Your assignment: Every line of the data must be retyped exactly as it stands.

● ● ●

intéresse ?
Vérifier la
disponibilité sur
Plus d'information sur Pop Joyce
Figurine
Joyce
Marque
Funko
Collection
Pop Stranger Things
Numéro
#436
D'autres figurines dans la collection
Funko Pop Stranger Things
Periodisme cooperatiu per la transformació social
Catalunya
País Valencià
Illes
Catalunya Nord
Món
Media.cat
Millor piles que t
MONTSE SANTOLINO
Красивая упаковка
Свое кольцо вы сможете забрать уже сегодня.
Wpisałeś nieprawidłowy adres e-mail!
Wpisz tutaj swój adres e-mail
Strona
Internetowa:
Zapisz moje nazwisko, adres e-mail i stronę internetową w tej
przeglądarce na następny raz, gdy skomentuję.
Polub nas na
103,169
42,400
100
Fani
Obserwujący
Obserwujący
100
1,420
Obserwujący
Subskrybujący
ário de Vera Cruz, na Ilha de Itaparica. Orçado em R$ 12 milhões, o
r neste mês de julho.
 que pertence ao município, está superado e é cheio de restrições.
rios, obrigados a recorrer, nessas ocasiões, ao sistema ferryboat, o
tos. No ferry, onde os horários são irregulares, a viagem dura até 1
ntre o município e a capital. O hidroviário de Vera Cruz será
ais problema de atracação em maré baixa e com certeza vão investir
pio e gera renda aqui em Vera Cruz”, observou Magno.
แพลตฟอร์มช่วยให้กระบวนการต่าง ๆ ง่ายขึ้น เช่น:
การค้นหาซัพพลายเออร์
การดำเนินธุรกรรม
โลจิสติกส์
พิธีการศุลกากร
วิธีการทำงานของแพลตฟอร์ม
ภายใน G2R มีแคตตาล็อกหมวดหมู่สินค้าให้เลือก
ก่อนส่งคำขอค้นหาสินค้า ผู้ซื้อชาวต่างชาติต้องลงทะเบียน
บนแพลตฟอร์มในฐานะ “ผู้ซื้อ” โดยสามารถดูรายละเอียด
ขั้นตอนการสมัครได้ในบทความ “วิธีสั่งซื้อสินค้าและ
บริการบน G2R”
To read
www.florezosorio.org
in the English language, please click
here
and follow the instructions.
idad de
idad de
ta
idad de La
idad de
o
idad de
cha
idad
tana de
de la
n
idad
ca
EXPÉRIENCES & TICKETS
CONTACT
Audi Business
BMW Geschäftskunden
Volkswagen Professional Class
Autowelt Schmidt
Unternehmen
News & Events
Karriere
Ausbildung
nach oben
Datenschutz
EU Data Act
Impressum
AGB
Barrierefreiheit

● ● ●

Result below:
intéresse ?
Vérifier la
disponibilité sur
Plus d'information sur Pop Joyce
Figurine
Joyce
Marque
Funko
Collection
Pop Stranger Things
Numéro
#436
D'autres figurines dans la collection
Funko Pop Stranger Things
Periodisme cooperatiu per la transformació social
Catalunya
País Valencià
Illes
Catalunya Nord
Món
Media.cat
Millor piles que t
MONTSE SANTOLINO
Красивая упаковка
Свое кольцо вы сможете забрать уже сегодня.
Wpisałeś nieprawidłowy adres e-mail!
Wpisz tutaj swój adres e-mail
Strona
Internetowa:
Zapisz moje nazwisko, adres e-mail i stronę internetową w tej
przeglądarce na następny raz, gdy skomentuję.
Polub nas na
103,169
42,400
100
Fani
Obserwujący
Obserwujący
100
1,420
Obserwujący
Subskrybujący
ário de Vera Cruz, na Ilha de Itaparica. Orçado em R$ 12 milhões, o
r neste mês de julho.
 que pertence ao município, está superado e é cheio de restrições.
rios, obrigados a recorrer, nessas ocasiões, ao sistema ferryboat, o
tos. No ferry, onde os horários são irregulares, a viagem dura até 1
ntre o município e a capital. O hidroviário de Vera Cruz será
ais problema de atracação em maré baixa e com certeza vão investir
pio e gera renda aqui em Vera Cruz”, observou Magno.
แพลตฟอร์มช่วยให้กระบวนการต่าง ๆ ง่ายขึ้น เช่น:
การค้นหาซัพพลายเออร์
การดำเนินธุรกรรม
โลจิสติกส์
พิธีการศุลกากร
วิธีการทำงานของแพลตฟอร์ม
ภายใน G2R มีแคตตาล็อกหมวดหมู่สินค้าให้เลือก
ก่อนส่งคำขอค้นหาสินค้า ผู้ซื้อชาวต่างชาติต้องลงทะเบียน
บนแพลตฟอร์มในฐานะ “ผู้ซื้อ” โดยสามารถดูรายละเอียด
ขั้นตอนการสมัครได้ในบทความ “วิธีสั่งซื้อสินค้าและ
บริการบน G2R”
To read
www.florezosorio.org
in the English language, please click
here
and follow the instructions.
idad de
idad de
ta
idad de La
idad de
o
idad de
cha
idad
tana de
de la
n
idad
ca
EXPÉRIENCES & TICKETS
CONTACT
Audi Business
BMW Geschäftskunden
Volkswagen Professional Class
Autowelt Schmidt
Unternehmen
News & Events
Karriere
Ausbildung
nach oben
Datenschutz
EU Data Act
Impressum
AGB
Barrierefreiheit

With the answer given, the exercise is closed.